This invention concerns an apparatus for processing matter in a turbulent mass of particulate material.
Processes in which matter to be processed is enveloped in a heated bed of particulate material for thermal treatment have been available for a number of years.
Currently, such processes are carried out in apparatus commonly known as a fluidised bed furnace. A conventional fluidised bed furnace comprises a housing providing a processing chamber which is partially filled with refractory particles. The floor of the chamber constitutes a perforate plate and, in use, a mixture of gas and combustion air is forced up through this plate. As a result, the particles in the chamber are supported and form a turbulent mass resembling a boiling liquid. This is the "fluidised bed". Heating of the bed is effected either by combustion of the gas/air mixture below the plate before it enters the chamber, or by internal combustion of this mixture within the bed.
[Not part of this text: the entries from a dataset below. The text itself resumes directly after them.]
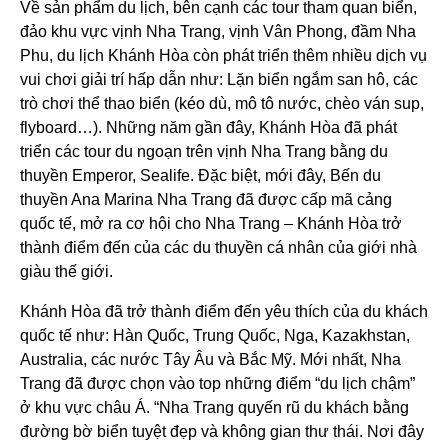
Về sản phẩm du lịch, bên cạnh các tour tham quan biển,
đảo khu vực vịnh Nha Trang, vịnh Vân Phong, đầm Nha
Phu, du lịch Khánh Hòa còn phát triển thêm nhiều dịch vụ
vui chơi giải trí hấp dẫn như: Lặn biển ngắm san hô, các
trò chơi thể thao biển (kéo dù, mô tô nước, chèo ván sup,
flyboard…). Những năm gần đây, Khánh Hòa đã phát
triển các tour du ngoạn trên vịnh Nha Trang bằng du
thuyền Emperor, Sealife. Đặc biệt, mới đây, Bến du
thuyền Ana Marina Nha Trang đã được cấp mã cảng
quốc tế, mở ra cơ hội cho Nha Trang – Khánh Hòa trở
thành điểm đến của các du thuyền cá nhân của giới nhà
giàu thế giới.
Khánh Hòa đã trở thành điểm đến yêu thích của du khách
quốc tế như: Hàn Quốc, Trung Quốc, Nga, Kazakhstan,
Australia, các nước Tây Âu và Bắc Mỹ. Mới nhất, Nha
Trang đã được chọn vào top những điểm “du lịch chậm”
ở khu vực châu Á. “Nha Trang quyến rũ du khách bằng
đường bờ biển tuyệt đẹp và không gian thư thái. Nơi đây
Matter to be processed is supplied into the bed and mixes with the heated particles by virtue of the turbulence of the bed. Such matter is thus brought into intimate contact with the heated particles and, in this environment, is effectively heated and at the same time undergoes processing. After treatment, the processed matter is extracted from the bed.
In theory, the fluidised bed just described provides an effective heat transfer mechanism which offers benefits in a variety of thermal processing systems.
In practice, however, the application of fluidised bed furnaces has been limited because of difficulties over regulating the temperatures and transfer of heat inside the bed, and problems in separating the products of certain thermal processes from the bed at the appropriate moment.
Such drawbacks have various causes:
The application of heat to the bed is at least to some extent localised. And, because the bed as a whole remains static and fluidisation is achieved by a vertical flow of the gas/air mixture within the processing chamber, the lateral movement of the bed particles is random. Consequently, the transfer of heat to some regions of the bed may be limited with the result that a non-uniform heat distribution is obtained within it.
Also, the random movement of the particles tends to give rise to uneven horizontal mixing of the particles and matter to be processed which affects the exchange of heat between the two.
Further, the currents inside the bed may actively oppose or hinder the extraction of processed matter, when solids are among the products of the process. Since these currents have no fixed direction, the solids will not naturally be made to migrate to any particular area of the processing chamber for removal, nor will they have a natural tendency to separate from the particles in the bed when they are ready for extraction. Therefore, control of the withdrawal of solid products from the chamber and their retention time within the bed tends to be uncertain.
Not only do these factors make for inefficiencies in operation but also they render the furnace unsuitable for applications where the control of temperature or retention time for solids is critical.